### Problem details
Print, word for word, the line containing "Hobi Sanat Kurslarımız" and all lines beneath it to the end of the entries below. Pictures do not belong in the copy.

[Opening Provided records section]

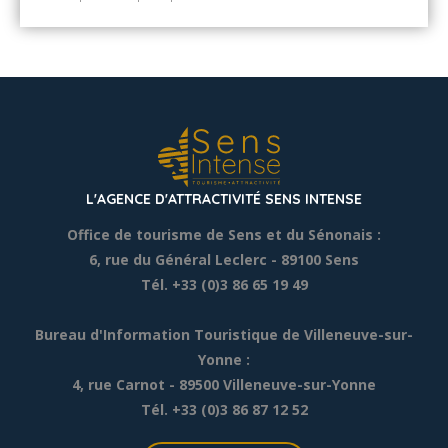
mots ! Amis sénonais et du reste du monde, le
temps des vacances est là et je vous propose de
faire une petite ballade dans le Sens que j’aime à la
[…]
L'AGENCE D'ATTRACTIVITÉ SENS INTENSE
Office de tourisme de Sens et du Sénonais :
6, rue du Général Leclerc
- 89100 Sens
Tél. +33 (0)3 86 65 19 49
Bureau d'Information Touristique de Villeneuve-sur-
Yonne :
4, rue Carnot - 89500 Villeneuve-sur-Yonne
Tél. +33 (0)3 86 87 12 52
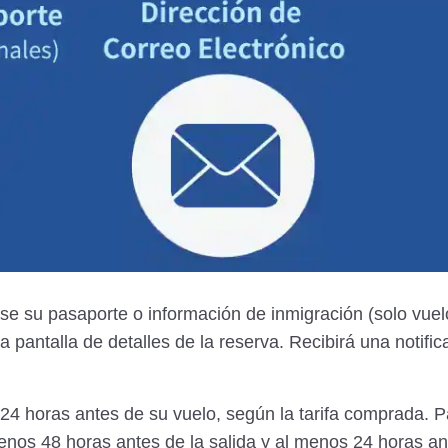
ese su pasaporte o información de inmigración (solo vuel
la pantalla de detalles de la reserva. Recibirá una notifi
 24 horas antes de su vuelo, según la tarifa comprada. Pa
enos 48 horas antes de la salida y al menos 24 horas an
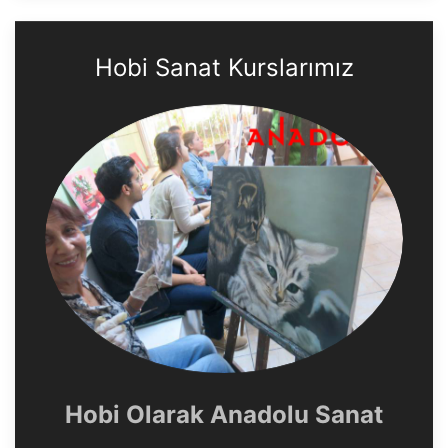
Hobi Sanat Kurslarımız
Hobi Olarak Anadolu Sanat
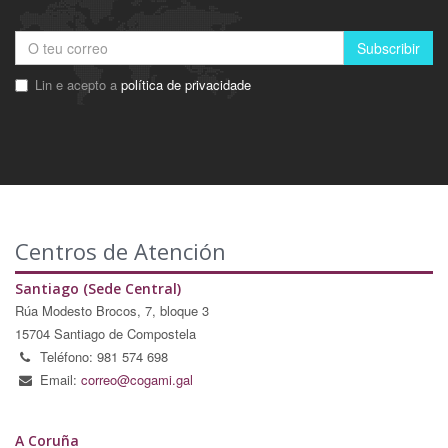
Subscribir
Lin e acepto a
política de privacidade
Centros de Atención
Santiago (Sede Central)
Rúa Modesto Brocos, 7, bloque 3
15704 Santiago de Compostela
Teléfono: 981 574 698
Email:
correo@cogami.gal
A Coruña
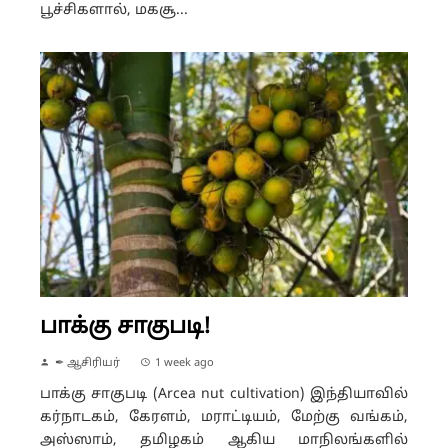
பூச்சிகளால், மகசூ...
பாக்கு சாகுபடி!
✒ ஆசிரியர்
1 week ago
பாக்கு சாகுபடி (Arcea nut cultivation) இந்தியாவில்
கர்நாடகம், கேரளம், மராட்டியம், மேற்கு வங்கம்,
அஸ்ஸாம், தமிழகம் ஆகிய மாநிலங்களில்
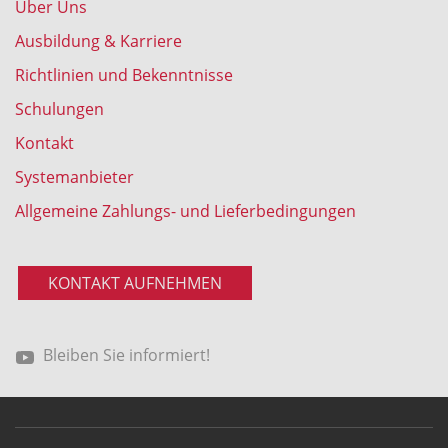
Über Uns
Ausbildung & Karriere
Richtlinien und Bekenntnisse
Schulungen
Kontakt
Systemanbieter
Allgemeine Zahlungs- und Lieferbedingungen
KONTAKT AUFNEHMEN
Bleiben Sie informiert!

[Closing Provided records section]

### Answer for this exercise
Hobi Sanat Kurslarımız
Hobi Olarak Anadolu Sanat
Subscribir
Lin e acepto a
política de privacidade
Centros de Atención
Santiago (Sede Central)
Rúa Modesto Brocos, 7, bloque 3
15704 Santiago de Compostela
Teléfono: 981 574 698
Email:
correo@cogami.gal
A Coruña
பூச்சிகளால், மகசூ...
பாக்கு சாகுபடி!
✒ ஆசிரியர்
1 week ago
பாக்கு சாகுபடி (Arcea nut cultivation) இந்தியாவில்
கர்நாடகம், கேரளம், மராட்டியம், மேற்கு வங்கம்,
அஸ்ஸாம், தமிழகம் ஆகிய மாநிலங்களில்
Über Uns
Ausbildung & Karriere
Richtlinien und Bekenntnisse
Schulungen
Kontakt
Systemanbieter
Allgemeine Zahlungs- und Lieferbedingungen
KONTAKT AUFNEHMEN
Bleiben Sie informiert!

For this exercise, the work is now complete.